2. Bölüm: Ceza

4.1K 84 80
                                    

O gün her zamanki gibi kankam HeroGirI ile ders çalışmıştık ve her zamanki gibi saatin nasıl akıp geçtiğini fark etmedik...

Daha sonra bir ara verip saate baktığımızda saat gecenin biriydi! Babam beni öldürecekti bundan yüzde yüz emindim.

Hemen kankamla vedalaşıp direk eve ışınlandım.

Keşke ışınlanacağım yeri iyi seçseydim..

Tam kapının önüne ışınlanmıştım ve çok uzun bir mesafeden ışınlandığım için tekrar ışınlanacak enerjim kalmamıştı.

Hemen parmak ucuma basarak merdivenlerden çıktım ve tam kapıya ulaşmıştım ki...

-ÖHÖM!

Bu babamdı ve bana çok sinirli bir şekilde baktığına emindim..

Yavaşça arkamı döndüm ama onu neredeyse hiç göremiyordum. Zaten her yer karanlıktı. Bir de kendisi siyah olunca...

Ona masum masum bakmaya başladım.

Ama o bir virüstü ve kim bilir benim gibi ona bakan kaç canlıyı öldürmüştü.
En azından beni öldüremezdi...

-Bu saate kadar nerdeydin? Daha üçüncü sınıfa gidiyorsun. Nasıl bu kadar geç geliyorsun anlamıyorum. NERDEYDİN?

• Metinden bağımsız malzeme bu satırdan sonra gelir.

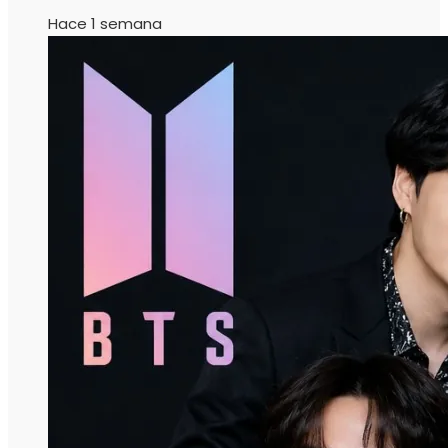
Hace 1 semana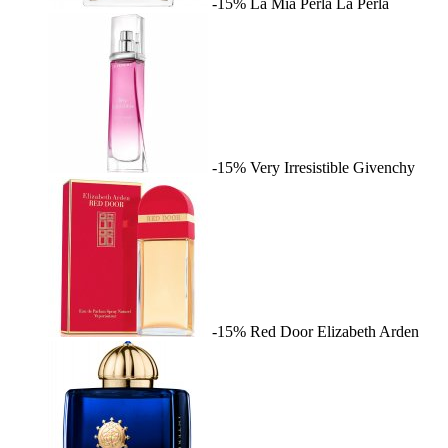
-15%
La Mia Perla
La Perla
-15%
Very Irresistible
Givenchy
-15%
Red Door
Elizabeth Arden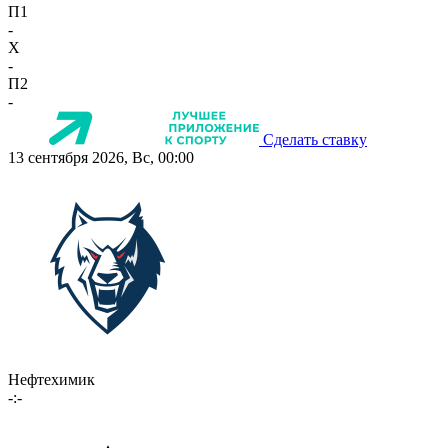
П1
-
X
-
П2
-
Сделать ставку
13 сентября 2026, Вс, 00:00
Нефтехимик
-:-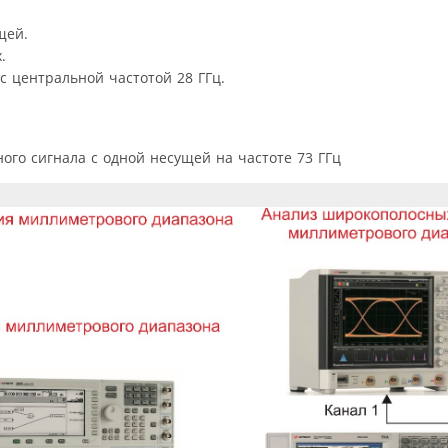
щей.
.
с центральной частотой 28 ГГц.
го сигнала с одной несущей на частоте 73 ГГц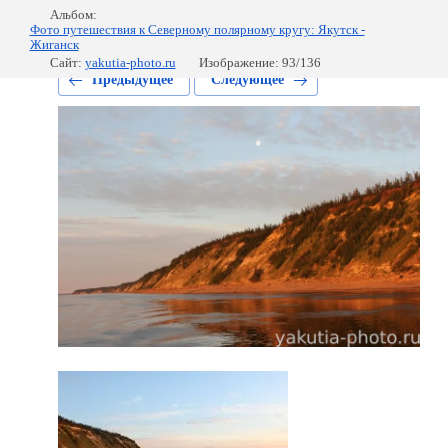
Альбом:
Фото путешествия к Северному полярному кругу: Якутск -
Жиганск
Сайт:
yakutia-photo.ru
Изображение: 93/136
Предыдущее
Следующее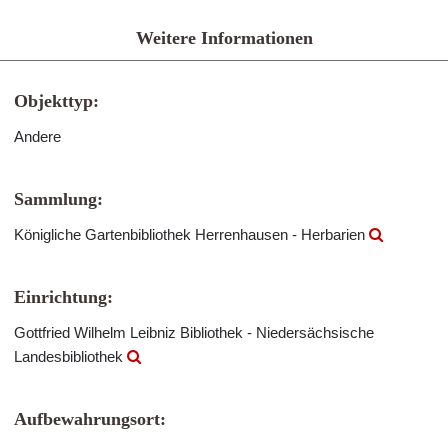
Weitere Informationen
Objekttyp:
Andere
Sammlung:
Königliche Gartenbibliothek Herrenhausen - Herbarien
Einrichtung:
Gottfried Wilhelm Leibniz Bibliothek - Niedersächsische
Landesbibliothek
Aufbewahrungsort: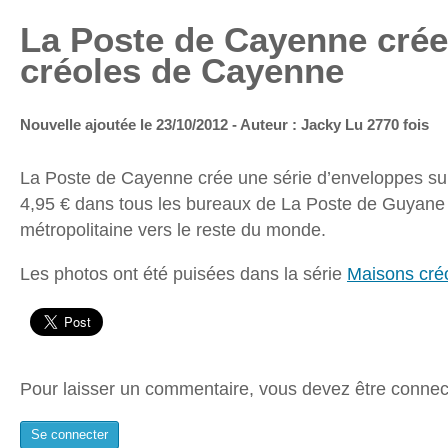
La Poste de Cayenne crée
créoles de Cayenne
Nouvelle ajoutée le 23/10/2012 - Auteur : Jacky
Lu 2770 fois
La Poste de Cayenne crée une série d’enveloppes sur
4,95 € dans tous les bureaux de La Poste de Guyane 
métropolitaine vers le reste du monde.
Les photos ont été puisées dans la série
Maisons cré
Pour laisser un commentaire, vous devez être connec
Se connecter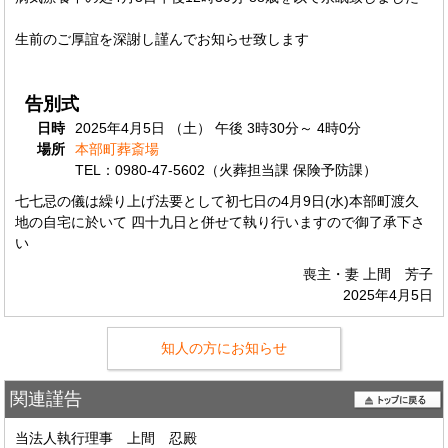
生前のご厚誼を深謝し謹んでお知らせ致します
告別式
日時
2025年4月5日 （土） 午後 3時30分～ 4時0分
場所
本部町葬斎場
TEL：0980-47-5602（火葬担当課 保険予防課）
七七忌の儀は繰り上げ法要として初七日の4月9日(水)本部町渡久
地の自宅に於いて 四十九日と併せて執り行いますので御了承下さ
い
喪主・妻 上間 芳子
2025年4月5日
知人の方にお知らせ
関連謹告
当法人執行理事 上間 忍殿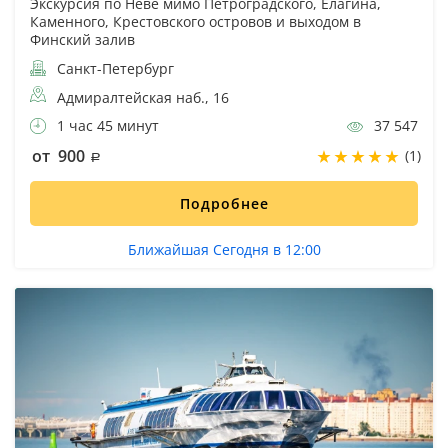
Экскурсия по Неве мимо Петроградского, Елагина,
Каменного, Крестовского островов и выходом в
Финский залив
Санкт-Петербург
Адмиралтейская наб., 16
1 час 45 минут
37 547
от 900
(1)
Подробнее
Ближайшая Сегодня в 12:00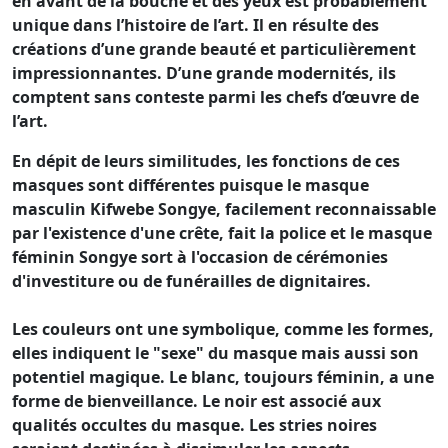
en avant de la bouche et des yeux est probablement
unique dans l’histoire de l’art. Il en résulte des
créations d’une grande beauté et particulièrement
impressionnantes. D’une grande modernités, ils
comptent sans conteste parmi les chefs d’œuvre de
l’art.
En dépit de leurs similitudes, les fonctions de ces
masques sont différentes puisque le masque
masculin Kifwebe Songye, facilement reconnaissable
par l'existence d'une crête, fait la police et le masque
féminin Songye sort à l'occasion de cérémonies
d'investiture ou de funérailles de dignitaires.
Les couleurs ont une symbolique, comme les formes,
elles indiquent le "sexe" du masque mais aussi son
potentiel magique. Le blanc, toujours féminin, a une
forme de bienveillance. Le noir est associé aux
qualités occultes du masque. Les stries noires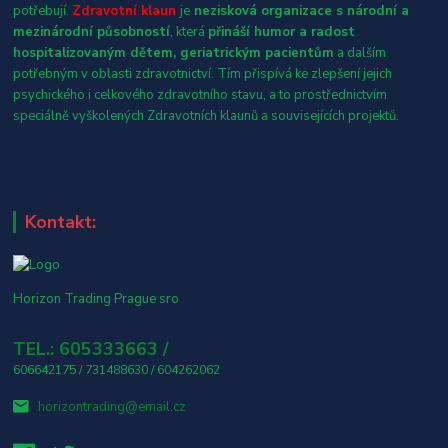
potřebují.
Zdravotní klaun
je
nezisková organizace s národní a
mezinárodní působností
, která
přináší humor a radost
hospitalizovaným dětem, geriatrickým pacientům
a dalším
potřebným v oblasti zdravotnictví. Tím přispívá ke zlepšení jejich
psychického i celkového zdravotního stavu, a to prostřednictvím
speciálně vyškolených Zdravotních klaunů a souvisejících projektů.
Kontakt:
Horizon Trading Prague sro
TEL.: 605333663 /
606642175 / 731488630 / 604262062
horizontrading@email.cz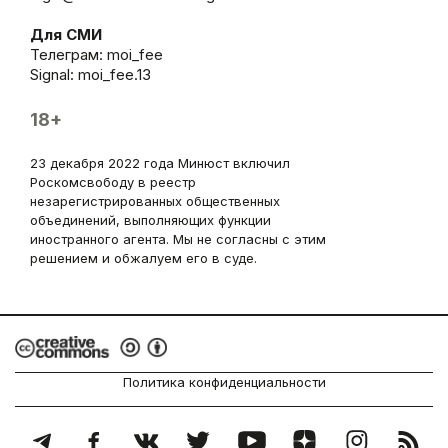
Для СМИ
Телеграм:
moi_fee
Signal: moi_fee.13
18+
23 декабря 2022 года Минюст включил
Роскомсвободу в реестр
незарегистрированных общественных
объединений, выполняющих функции
иностранного агента. Мы не согласны с этим
решением и обжалуем его в суде.
Политика конфиденциальности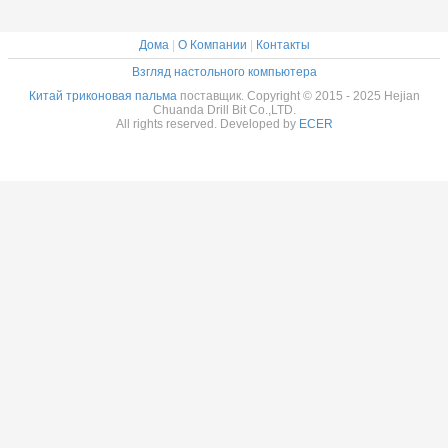
роликовые на
триконовые
кусочки
Дома
|
О Компании
|
Контакты
Взгляд настольного компьютера
Китай триконовая пальма
поставщик. Copyright © 2015 - 2025 Hejian
Chuanda Drill Bit Co.,LTD.
All rights reserved. Developed by
ECER
Оставьт
Мы скоро те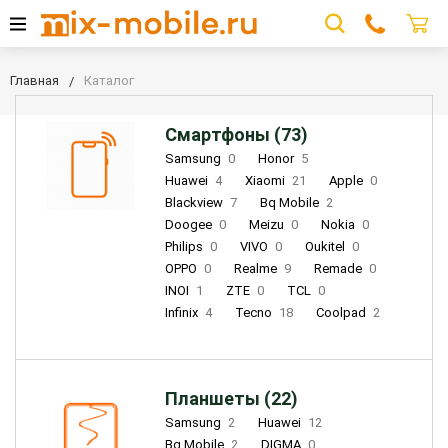
Главная
Каталог
Смартфоны (73)
Samsung
0
Honor
5
Huawei
4
Xiaomi
21
Apple
0
Blackview
7
Bq Mobile
2
Doogee
0
Meizu
0
Nokia
0
Philips
0
VIVO
0
Oukitel
0
OPPO
0
Realme
9
Remade
0
INOI
1
ZTE
0
TCL
0
Infinix
4
Tecno
18
Coolpad
2
Планшеты (22)
Samsung
2
Huawei
12
Bq Mobile
2
DIGMA
0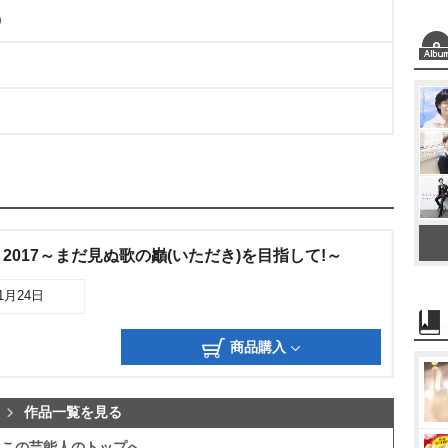
)
2017～まだ見ぬ歌の巓(いただき)を目指して!～
01月24日
商品購入
作品一覧を見る
この芸能人のトップへ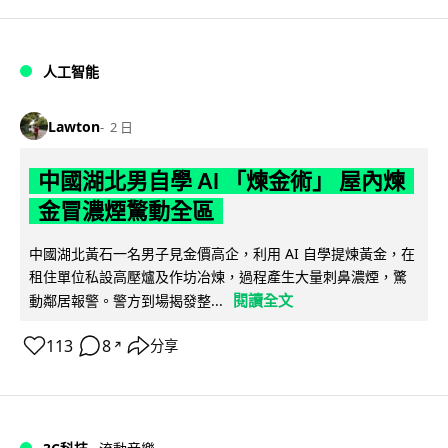
人工智能
Lawton
2 日
中國湖北男自學 AI 「煉金術」 屋內煉
金冒濃煙驚動全區
中國湖北黃石一名男子見金價高企，利用 AI 自學提煉黃金，在
租住單位私設高壓爐及作坊冶煉，過程產生大量刺鼻濃煙，驚
閱讀全文
動鄰居報警。警方到場揭發整...
113
8
分享
↗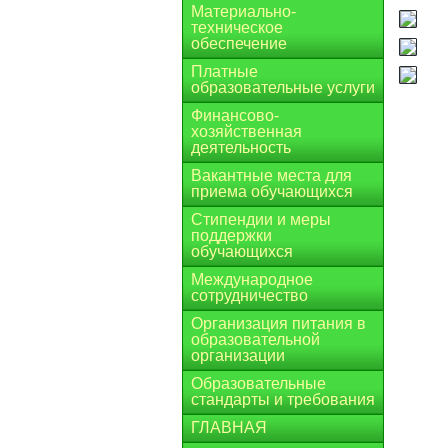
Материально-
техническое
обеспечение
Платные
образовательные услуги
Финансово-
хозяйственная
деятельность
Вакантные места для
приема обучающихся
Стипендии и меры
поддержки
обучающихся
Международное
сотрудничество
Организация питания в
образовательной
организации
Образовательные
стандарты и требования
ГЛАВНАЯ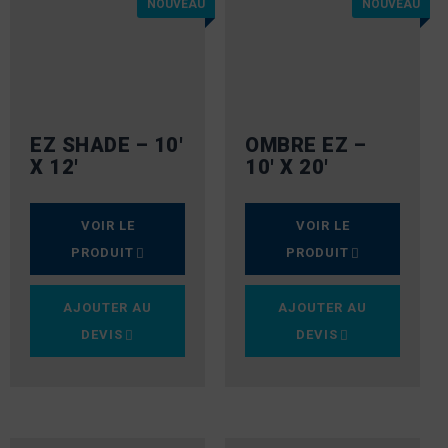
NOUVEAU
NOUVEAU
EZ SHADE – 10′
OMBRE EZ –
X 12′
10′ X 20′
VOIR LE
VOIR LE
PRODUIT
PRODUIT
AJOUTER AU
AJOUTER AU
DEVIS
DEVIS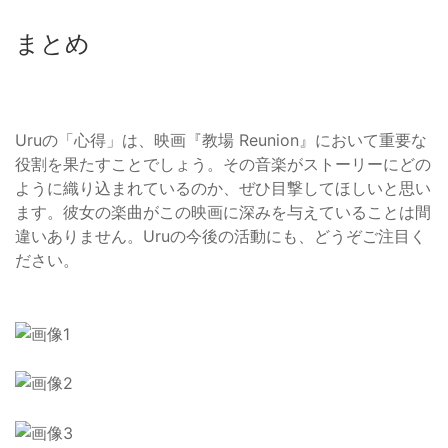
まとめ
Uruの「心得」は、映画『教場 Reunion』において重要な
役割を果たすことでしょう。その音楽がストーリーにどの
ように織り込まれているのか、ぜひ目撃してほしいと思い
ます。彼女の楽曲がこの映画に深みを与えていることは間
違いありません。Uruの今後の活動にも、どうぞご注目く
ださい。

Ben donup kaldım ve beni odama fırlattı. Şimdi fark ettim de eskisi kadar acımıyor canım.

Alışmaya başlıyorum yee.

Adam beni dövüyor ben ne düşünüyorum -,-

Her neyse...

Babam beni attıktan sonra yanıma sinirle geldi ve nerde olduğumu tekrar sordu.

-EĞER CEVAP VERMEZSEN CEZA ALACSKSIN!

... Buna cevap vermeliydim.

Ceza almak istemiyordum çünkü alt katta üstünde korkunç bir yazıyla "CEZA ODASI" yazılmış bir odam var ve odanın kapısının orada üç yüz üç tane düğme var.

Neden bilmiyorum çünkü babam bana ne Entity 303'ün ne de Herobrine'ın ailenden olduğumuzu söylemişti.

Bizim özel bir tür gibi bir şey olduğumuzu ve bunu büyüyünce daha iyi öğrenceğimi de eklemişti..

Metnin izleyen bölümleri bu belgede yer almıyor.